Comment: The state of NZ roads

By: David Boyce, CEO, NZ Trucking Association, Photography by: Supplied

David Boyce discusses the impact poorly maintained roads are having on NZ's trucking industry

Shocks off a truck that has only done 45,000km

Photos of broken truck shock absorbers sent to me by a member of NZ Trucking Association recently highlighted to me the poor condition of some of the state highway network.

As he said, "Dave, I have been operating trucks on the Lewis Pass to Nelson highway and back for more than 30 years, and I have never seen the road condition as bad as it is now; these shocks are off a truck that has only done 45,000km.

A broken truck shock absorber

I would normally expect to get more than 500,000km out of them before needing replacement. The maintenance costs on my trucks using this road are killing my business!"
This conversation is like others I have had with transport operators concerned about the deteriorating standard of roads across our state highway network.

The Road to Zero strategy adopted by the Government and being enacted by its agencies is based on a vision for New Zealand where no one is killed or seriously injured in road crashes. This strategy is driving decisions on where the Government roading budget is being spent.
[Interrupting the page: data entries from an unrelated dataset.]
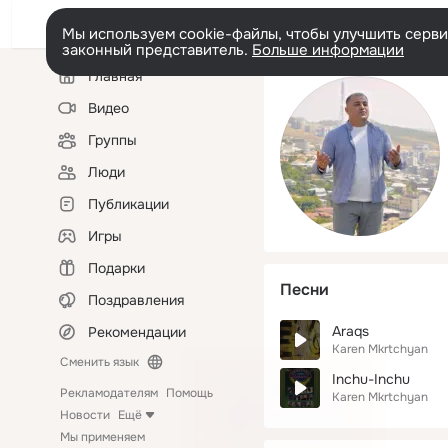
Мы используем cookie-файлы, чтобы улучшить сервис
законный представитель.
Больше информации
Левая
Главная
колонка
Видео
Группы
Люди
Публикации
Игры
Подарки
Песни
Поздравления
Araqs
Рекомендации
Karen Mkrtchyan
Сменить язык
Inchu-Inchu
Рекламодателям
Помощь
Karen Mkrtchyan
Новости
Ещё
Мы применяем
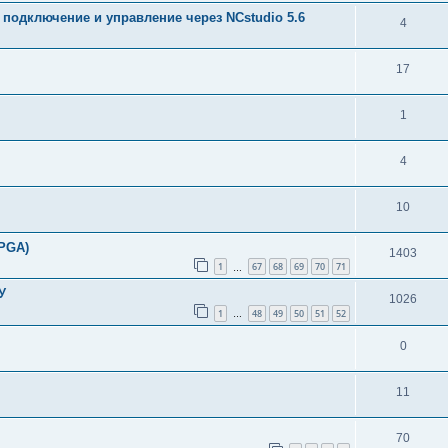
 подключение и управление через NCstudio 5.6
4
17
1
4
10
FPGA)
1403
1
67
68
69
70
71
…
У
1026
1
48
49
50
51
52
…
0
11
70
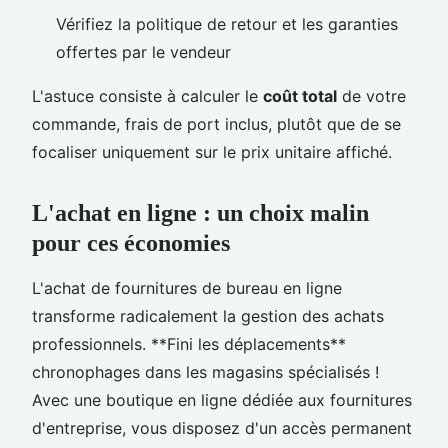
Vérifiez la politique de retour et les garanties
offertes par le vendeur
L'astuce consiste à calculer le
coût total
de votre
commande, frais de port inclus, plutôt que de se
focaliser uniquement sur le prix unitaire affiché.
L'achat en ligne : un choix malin
pour ces économies
L'achat de fournitures de bureau en ligne
transforme radicalement la gestion des achats
professionnels. **Fini les déplacements**
chronophages dans les magasins spécialisés !
Avec une boutique en ligne dédiée aux fournitures
d'entreprise, vous disposez d'un accès permanent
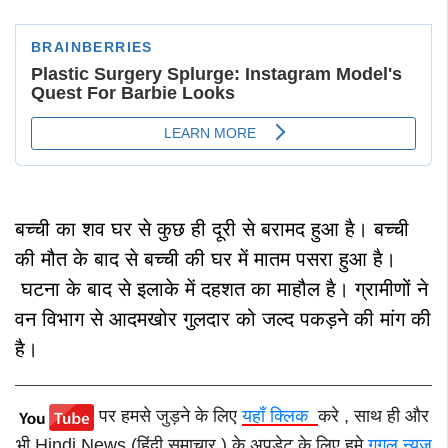
बच्ची का शव घर से कुछ ही दूरी से बरामद हुआ है। बच्ची
की मौत के बाद से बच्ची की घर में मातम पसरा हुआ है।
घटना के बाद से इलाके में दहशत का माहौल है।
ग्रामीणों ने
वन विभाग से आदमखोर गुलदार को जल्द पकड़ने की मांग की
है।
पर हमसे जुड़ने के लिए
यहाँ क्लिक
करे , साथ ही और
भी Hindi News (हिंदी समाचार ) के अपडेट के लिए हमे
गूगल न्यूज़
The Road to Zero Strategy has five key focuses:

Infrastructure improvements and speed management

  • Median barriers
  • Side barriers and rumble strips
  • Reduced speeds
  • Intersection improvements
  • Safety on footpaths and cycleways

Vehicle saftey 

  • New vehicle safety standards
  • Increase public understanding of vehicle safety standards
  • ABS motorcycles

Work-related road saftey

  • Review logbook and work time requirements
  • Improve private sector initiatives on best practice

Road user choices

  • Alcohol and drug use
  • Enforcement
  • Penalties
  • Driver training
  • Motorcycle safety

System management

  • Strengthen national leadership in safe system training
  • Improve public understanding

It’s good to see a Government policy that’s aimed at making our roads safer. Unfortunately, this policy is noticeably light on detail and budget when it comes to maintaining the existing roading network to a standard that not only protects the roading asset but also protects New Zealand’s economic lifeline, with 93% of all freight travelling by road.

Poorly maintained roads hit everyone in the economic pocket, from transport operators with increased maintenance costs right through to the end consumer with the increased price of the goods that they purchase.
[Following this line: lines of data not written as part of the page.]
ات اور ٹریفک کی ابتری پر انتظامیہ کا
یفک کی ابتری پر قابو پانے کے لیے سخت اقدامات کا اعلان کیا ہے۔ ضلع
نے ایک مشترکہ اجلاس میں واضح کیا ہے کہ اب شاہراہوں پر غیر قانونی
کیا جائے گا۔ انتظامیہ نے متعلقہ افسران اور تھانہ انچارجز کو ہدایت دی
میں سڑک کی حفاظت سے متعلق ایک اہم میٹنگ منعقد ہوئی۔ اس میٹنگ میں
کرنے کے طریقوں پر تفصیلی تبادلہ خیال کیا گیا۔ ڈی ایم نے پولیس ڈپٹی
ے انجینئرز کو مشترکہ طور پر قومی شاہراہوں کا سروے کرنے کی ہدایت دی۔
Poorly maintained roads are a road safety issue. For truck drivers, it adds increased fatigue, stress, health issues, and distraction to an already demanding job. It also puts extra pressure on transport operators in a tight labour market as drivers are quitting to avoid the demands.

It appears that changes in roading maintenance policies adopted by road controlling authorities in recent years to ‘sweat the asset’ further has now deteriorated to a ‘run to failure’ approach. Any transport operator will tell you that a preventative maintenance approach is the safest and most cost-effective approach to running a trucking fleet.
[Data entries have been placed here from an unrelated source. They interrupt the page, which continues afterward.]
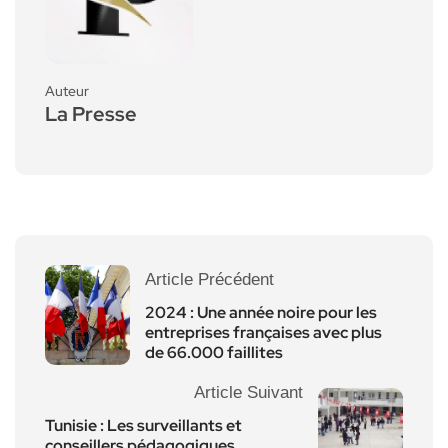
Auteur
La Presse
Article Précédent
2024 : Une année noire pour les
entreprises françaises avec plus
de 66.000 faillites
Article Suivant
Tunisie : Les surveillants et
conseillers pédagogiques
If trucking operators took the ‘run to failure’ approach to fleet maintenance, they would be ordered off the road by the enforcement authorities and probably lose their right to operate. Perhaps, there are some lessons here for those in charge of the road maintenance budgets.

Our roading network requires ongoing maintenance throughout its life cycle, which can be dependent on several factors, including traffic volumes, heavy vehicle use, economic importance to New Zealand, age of the roading asset, the resilience of the network (which was clearly highlighted with the Kaikoura Earthquakes), community importance, and environmental considerations.

There are three basic types of road maintenance strategies: preventative, corrective, and replacement. Preventative maintenance keeps the road network at a reliable level of service and avoids rapid deterioration of the roading asset.

Corrective maintenance prevents the road structure or section of road from reaching high levels of damage, with large scale interventions, including structural rehabilitation.
A road replacement programme is needed when the road has reached the end of its service life and is continually requiring rehabilitation.

To successfully extend a road’s lifespan, a combination of preventive and corrective maintenance is critical at various stages of the road assets life cycle, with the emphasis on preventative maintenance, not sweating the asset to the point of no return.

Poorly maintained roads, especially on key freight routes, impacts badly on New Zealand’s economic competitiveness, especially for a country that relies so heavily on exporting primary products to overseas markets.

Poor road conditions influence negatively on road user costs, including higher vehicle maintenance, higher fuel consumption, longer journey times, lower comfort, and higher safety risks. Ultimately, the worse the road condition, the higher overall cost to the road user; for road freight, this directly relates to higher costs being passed onto end consumers, exporters, and importers.